Opening a subsidiary in Taiwan or opening a branch are two types of incorporation models. These can be very different and require a unique plan of action. Here is a look at their difference in further detail:
| Aspect | Branch | Subsidiary |
| Legal Entity | Extension of a foreign company | Independent legal entity |
| Taxation | Taxed as part of the parent company | Pays corporate tax in Taiwan |
| Liability | Parent company is fully liable | Liability limited to the subsidiary |
| Profit Repatriation | Direct remittance allowed | Subject to withholding tax on dividends |
| Setup Complexity | Slightly simpler | More documentation required |
Branches are suitable for limited operations; subsidiaries are better for long-term investment and local hiring.
How Commenda Can Help You Expand in Taiwan
Figuring out how to establish a subsidiary company in the Taiwan market involves understanding government processes, language barriers, and complex compliance rules. Commenda simplifies the entire process with an end-to-end solution designed for foreign businesses.
Here’s how Commenda supports your expansion:
- Entity Registration with the MOEA: Commenda handles the full business registration process with Taiwan’s Ministry of Economic Affairs (MOEA), including name reservation, approval of Articles of Incorporation, and company seal registration, ensuring everything meets local legal requirements.
- Document Preparation and Translation: All official documents must be submitted in Traditional Chinese. Commenda handles document drafting, translation, notarization, and legalisation, reducing delays caused by formatting or language errors.
- Tax ID and Business Bank Account Setup: Commenda assists in obtaining your Unified Business Number (UBN) and guides you through the KYC-heavy bank account opening process.
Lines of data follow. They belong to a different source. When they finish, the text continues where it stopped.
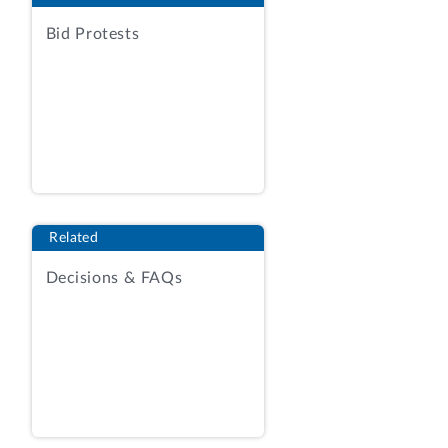
REQUIREMENTS MAY BE PURCHASED
Bid Protests
DIRECTLY FROM COMMERCIAL
ESTABLISHMENTS, RATHER THAN
FROM THE GOVERNMENT PRINTING
OFFICE (GPO), IF COMMERCIAL
PRINTING IS MORE ECONOMICAL, OR
IF THE GPO IS NOT ABLE TO EXECUTE
THE ORDER. USUALLY, THE AGENCY
DESIRING COMMERCIAL PRINTING
Related
MUST SECURE AUTHORIZATION FROM
Decisions & FAQs
THE GPO. 44 U.S.C. 504 (1970).
HOWEVER, COMMERCIAL PRINTING
MAY BE PROCURED WITHOUT SUCH
AUTHORIZATION IF: (1) IT IS NOT OF A
CONTINUING REPETITIVE NATURE; (2)
IT IS NOT CONDUCIVE TO THE
ESTABLISHMENT OF AN OPEN-ENDED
- Compliance and Regulatory Advisory: Taiwan has strict rules on labour insurance, tax filings, and annual audits. Commenda provides ongoing support for:
- Payroll setup and tax registration
- Labour and National Health Insurance (NHI) enrolment
- VAT and corporate tax filing timelines
- Annual financial statement auditing
- Virtual Office and Local Representative Services: If you don’t have a physical location yet, we offer virtual office addresses for registration and mail handling. They also provide local representative services, fulfilling the requirement for a tax contact or local signatory when needed.
Talk to an Expert today and get started!
FAQs
Q. How much does it cost to set up a subsidiary in Taiwan?
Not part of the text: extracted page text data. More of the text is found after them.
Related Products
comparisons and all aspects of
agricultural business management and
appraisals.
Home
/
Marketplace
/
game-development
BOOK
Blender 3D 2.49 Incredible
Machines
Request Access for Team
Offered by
Setup costs typically range from USD 6,640 to 17,690, including government fees, legal services, translations, and notary costs. Additional costs apply for office rental or virtual address services.
Q. How long does it take to register a subsidiary in Taiwan?
It takes around 41 days, including the reservation of the company name, registration, issuance of a tax ID, and opening of a bank account.
Q. Can a foreigner fully own a subsidiary in Taiwan?
Yes. 100% foreign ownership is allowed in most industries, except for restricted sectors (e.g., media, telecommunications) that require special approval.
Q. What are the common challenges when opening a subsidiary in Taiwan?
- Language barrier (most documents must be in Mandarin)
- Opening a local bank account often requires in-person visits
- Understanding local tax and labour laws
Q. Do subsidiaries in Taiwan need a local director or representative?
No, but they must appoint a local responsible person for tax purposes. This individual may be a resident or assigned via a service provider.
Q. What are the annual compliance requirements for subsidiaries in Taiwan?
- Annual audited financial statements
- Corporate income tax filing (by the end of May)
- Bi-monthly VAT returns
- Labour and health insurance contributions
Q. Can a subsidiary hire employees directly in Taiwan?
Yes. A registered subsidiary can directly employ local or foreign staff, but must comply with Taiwan’s Labour Standards Act and enrol staff in NHI and Labour Insurance.Q. What happens if a subsidiary fails to meet compliance rules in Taiwan?
Non-compliance can result in fines, suspension of operations, tax penalties, or deregistration. Repeated violations may affect visa renewals or business permits.